=== Assigned task ===
Restate all entries exactly. Skip the images.

Start of Task data

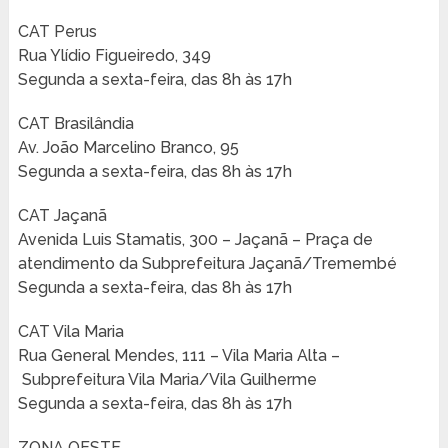
CAT Perus
Rua Ylídio Figueiredo, 349
Segunda a sexta-feira, das 8h às 17h
CAT Brasilândia
Av. João Marcelino Branco, 95
Segunda a sexta-feira, das 8h às 17h
CAT Jaçanã
Avenida Luis Stamatis, 300 – Jaçanã – Praça de
atendimento da Subprefeitura Jaçanã/Tremembé
Segunda a sexta-feira, das 8h às 17h
CAT Vila Maria
Rua General Mendes, 111 – Vila Maria Alta –
Subprefeitura Vila Maria/Vila Guilherme
Segunda a sexta-feira, das 8h às 17h
ZONA OESTE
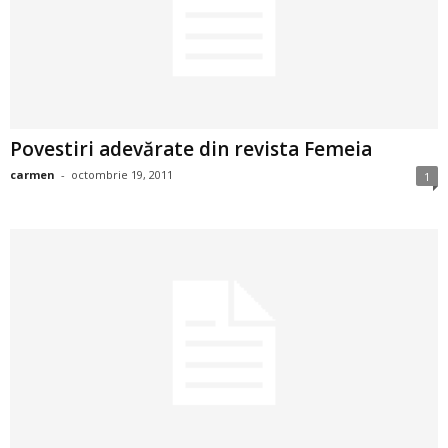
2
3
-
Povestiri adevărate din revista Femeia
B
carmen
-
octombrie 19, 2011
1
a
n
c
u
l
z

End of Task data

=== Answer box ===
CAT Perus
Rua Ylídio Figueiredo, 349
Segunda a sexta-feira, das 8h às 17h
CAT Brasilândia
Av. João Marcelino Branco, 95
Segunda a sexta-feira, das 8h às 17h
CAT Jaçanã
Avenida Luis Stamatis, 300 – Jaçanã – Praça de
atendimento da Subprefeitura Jaçanã/Tremembé
Segunda a sexta-feira, das 8h às 17h
CAT Vila Maria
Rua General Mendes, 111 – Vila Maria Alta –
Subprefeitura Vila Maria/Vila Guilherme
Segunda a sexta-feira, das 8h às 17h
ZONA OESTE
2
3
-
Povestiri adevărate din revista Femeia
B
carmen
-
octombrie 19, 2011
1
a
n
c
u
l
z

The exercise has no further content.